Chateaubriand aimait à s’appliquer le vers de Lucrèce:

Tum porro puer ut sævis projectus ab undis Navita………………

Né au bord de la mer en un jour de tempête, élevé comme le compagnon des vents et des flots, il aimait naturellement les voyages, les longues courses à travers l’océan.

Le 6 mai 1791, il s’embarquait à Saint-Malo pour l’Amérique, avec le dessein de rechercher par terre, au nord de l’Amérique septentrionale, le passage qui établit la communication entre le détroit de Behring et les mers du Groënland. Il ne retrouva pas la mer Polaire; mais, lorsqu’il revint, au mois de janvier 1792, il rapportait des images, des couleurs, toute une poésie nouvelle; il amenait avec lui deux sauvages d’une espèce inconnue: Chactas et Atala.

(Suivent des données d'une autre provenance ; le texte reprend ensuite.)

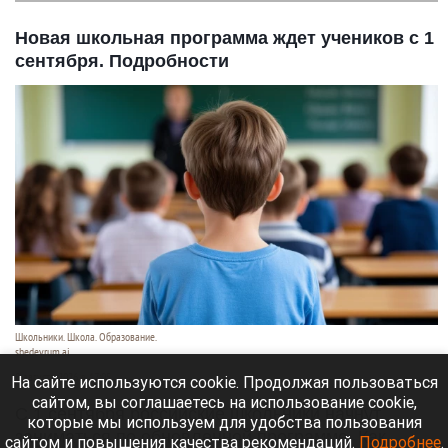
Новая школьная программа ждет учеников с 1
сентября. Подробности
Школьники. Школа. Образование.
shedevrum.ai
8 августа 2026 в 17:05
На сайте используются cookie. Продолжая пользоваться
сайтом, вы соглашаетесь на использование cookie,
С 1 сентября российские школьники начнут
которые мы используем для удобства пользования
заниматься по обновленной программе. Как
сайтом и повышения качества рекомендаций.
Подробнее
.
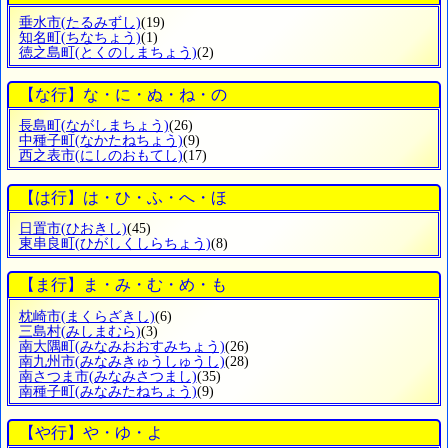
垂水市
(たるみずし)
(19)
知名町
(ちなちょう)
(1)
徳之島町
(とくのしまちょう)
(2)
【な行】な・に・ぬ・ね・の
長島町
(ながしまちょう)
(26)
中種子町
(なかたねちょう)
(9)
西之表市
(にしのおもてし)
(17)
【は行】は・ひ・ふ・へ・ほ
日置市
(ひおきし)
(45)
東串良町
(ひがしくしらちょう)
(8)
【ま行】ま・み・む・め・も
枕崎市
(まくらざきし)
(6)
三島村
(みしまむら)
(3)
南大隅町
(みなみおおすみちょう)
(26)
南九州市
(みなみきゅうしゅうし)
(28)
南さつま市
(みなみさつまし)
(35)
南種子町
(みなみたねちょう)
(9)
【や行】や・ゆ・よ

Dans son voyage de 1807, il fit le tour de la Méditerranée, retrouvant Sparte, passant à Athènes, saluant Jérusalem, admirant Alexandrie, signalant Carthage, et se reposant à Grenade, sous les portiques de l’Alhambra. C’était une course à travers les cités célèbres et les ruines. En 1791, au contraire, après une rapide visite à deux ou trois villes dont le nom était alors à peine connu, Baltimore, Philadelphie, New-York, son voyage s’était accompli tout entier dans les déserts, sur les grands fleuves, au milieu des forêts. Rien ne ressemble donc moins à l’Itinéraire de Paris à Jérusalem que le Voyage en Amérique; mais, avec des qualités différentes, ce Voyage est aussi un chef-d’œuvre. À côté des pages où l’on croit entendre, selon le mot de Sainte-Beuve, «l’hymne triomphal de l’indépendance naturelle et le chant d’ivresse de la solitude», on y trouve des notes sans date, qui rendent admirablement, dit encore Sainte-Beuve, «l’impression vraie, toute pure, à sa source: ce sont les cartons du grand peintre, du grand paysagiste, dans leur premier jet»[68]. Des considérations sur les nouvelles républiques de l’Amérique du Sud, sur les périls qui les menacent, sur l’anarchie qui les attend, ferment le volume. Il s’ouvre par un portrait de Washington, que l’auteur met en regard du portrait de Bonaparte. «En 1814, dit-il dans une de ses préfaces, j’ai peint Buonaparte et les Bourbons; en 1827, j’ai tracé le parallèle de Washington et de Buonaparte; mes deux plâtres de Napoléon lui ressemblent: mais l’un a été coulé sur la vie, l’autre modelé sur la mort, et la mort est plus vraie que la vie.»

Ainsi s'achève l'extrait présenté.